Tiene resuelto el plato de langosta, la escuela en el extranjero para algún descendiente, la clínica exclusiva para el chequeo y el whisky que no se consigue en la tienda en moneda nacional. Lo mismo pasa con todos los que forman parte de la corte, esa pequeña aristocracia revolucionaria que vive en un capitalismo de lujo y exige socialismo sacrificial a los demás.

Esto no empezó ayer. Esto es el juego más viejo de la isla, el que aprendieron del tirano fallecido. Jugar a la política con el hambre y el dolor ajeno. Usar el bloqueo como excusa universal para toda incompetencia, para toda ración que no llega, para todo hospital que se cae a pedazos.

El sufrimiento del cubano de a pie ha sido siempre el combustible de su relato épico. La resistencia no es una virtud, es una imposición. Y ellos, desde sus puestos, administran la escasez como un instrumento de poder, midiendo cuánta miseria puede soportar un pueblo antes de que estalle, pero nunca lo suficiente como para que les caiga el teatro encima.

El pueblo nunca cuenta

Por eso el «no» de Morales Ojeda es tan obsceno. No es la firmeza de un estadista; es el capricho de un tirano bien alimentado. Es la confirmación de que esta gente no gobierna para el pueblo, gobierna a pesar del pueblo.

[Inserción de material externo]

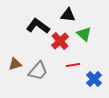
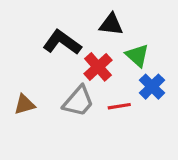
gray trapezoid: (38, 71) -> (78, 101), moved
blue cross: (94, 79) -> (152, 87), moved

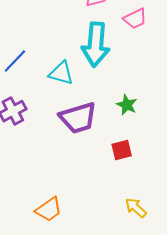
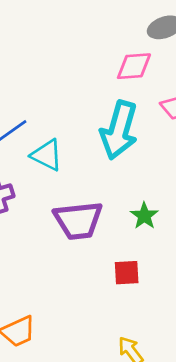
cyan triangle: (61, 73) -> (47, 155), moved

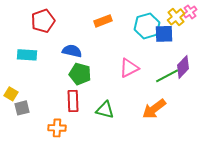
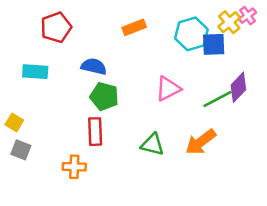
gray square: (22, 108) -> (21, 150), moved, turned 35
green triangle: (105, 110) -> (152, 145), moved

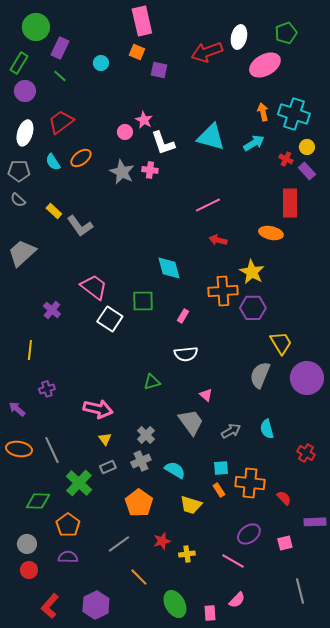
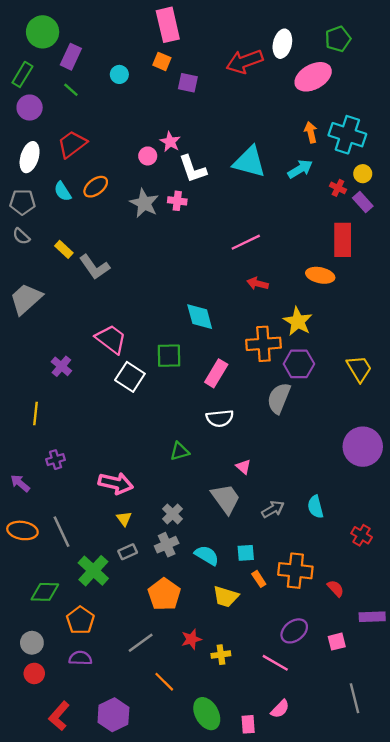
pink rectangle: (183, 316) -> (216, 373), size x1.6
yellow trapezoid: (281, 343) -> (359, 369), moved
gray semicircle: (260, 375) -> (279, 398), moved
cyan square: (221, 468) -> (246, 553), moved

Su proyecto no es la felicidad de los cubanos, sino la perpetuación de su casta. El pueblo es un actor secundario en la obra de su vida, un coro que debe sufrir en silencio para que el drama revolucionario, esa farsa tristísima, pueda continuar en cartelera.

Al final, la ecuación es simple y desgarradora: su poder vale más que nuestra hambre. Su orgullo ideológico, falso como un billete de tres pesos, pesa más que el llanto de una madre que no tiene qué darle a su hijo.

Y mientras ellos brindan con ron añejo en alguna recepción por la solidaridad de los pueblos, el pueblo, nuestro pueblo, sigue pudriéndose en la incertidumbre. Porque la sangre, cuando no es la tuya, se barre con facilidad.